The New York Federal Reserve Bank has issued a staff report asserting that money market funds (MMFs) make the banking system more unstable. The paper compares two market structures – direct finance, where investors deposit directly into the banks, and MMF intermediation, where the relationship between investors and banks is intermediated through MMFs:
Under direct finance, unexpected withdrawals cause bank bankruptcy only if the amount withdrawn is large enough to force the bank into liquidation. In contrast, with MMF intermediation, when a fraction of investors unexpectedly redeem from the MMF, their actions represent a (noisy) signal on the state of the world for the MMF. If this signal is strong enough, the MMF will run the bank, withdrawing all its funds and causing bankruptcy even if the fraction of the unexpected redemptions was small enough that bankruptcy would not have occurred under direct finance. The instability of MMF intermediation stems from the fact that the negative information content of an unexpected redemption from an intermediary such as an MMF amplifies the effect of the redemptions themselves. Because of this, an economy intermediated by MMFs is generically more unstable than a direct finance structure.

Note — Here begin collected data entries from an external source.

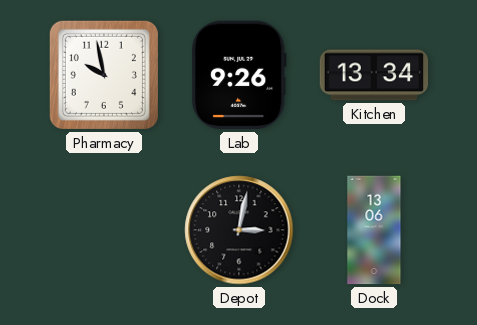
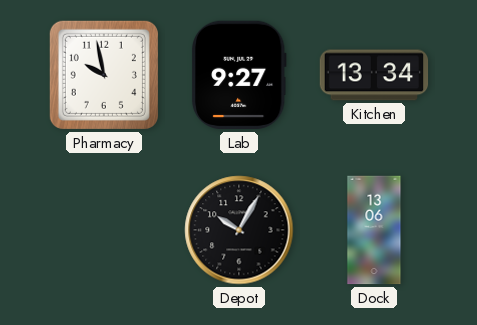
Lab: 9:26 -> 9:27
Depot: 3:02 -> 10:05
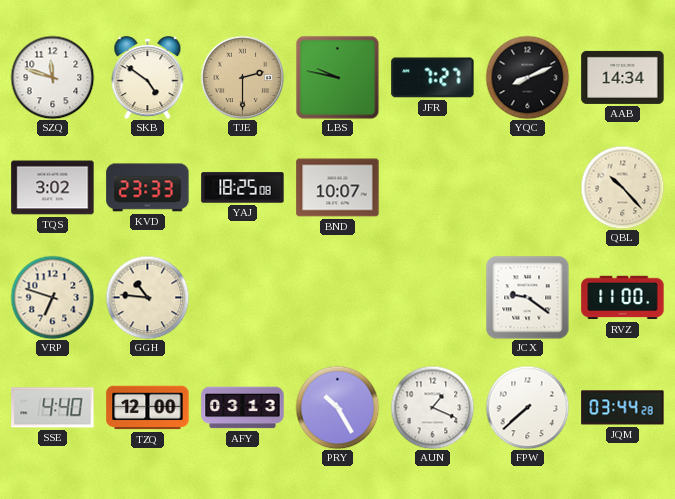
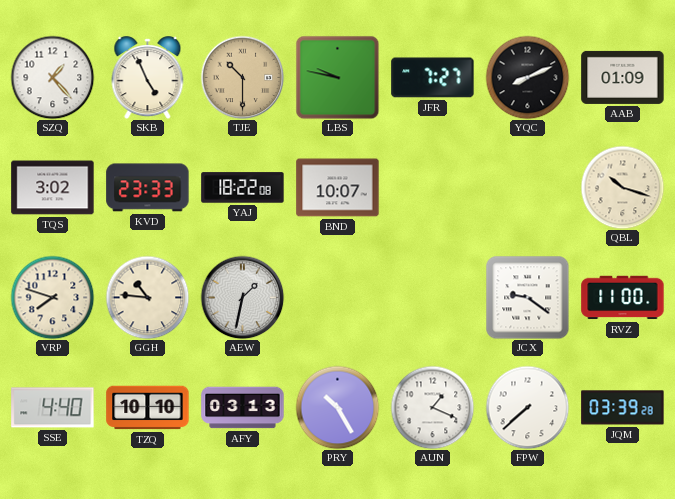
SZQ: 11:48 -> 1:23
SKB: 4:51 -> 4:56
TJE: 2:30 -> 10:30
AAB: 14:34 -> 01:09
YAJ: 18:25 -> 18:22
QBL: 10:23 -> 10:18
VRP: 6:48 -> 7:48
AEW: none -> 1:32
TZQ: 12:00 -> 10:10
JQM: 03:44 -> 03:39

The amplification mechanism is possible given that MMFs are subject to run-like redemptions because they offer investors demandable liabilities in order to satisfy their liquidity needs. When an [sic] MMF experiences large unexpected redemptions, it runs the bank to protect all its investors, and not just those initiating the redemptions. Because of the bank’s fixed promise, the MMF, receiving negative information on the bank’s assets, obtains a higher payoff for its investors if it runs than if it does not.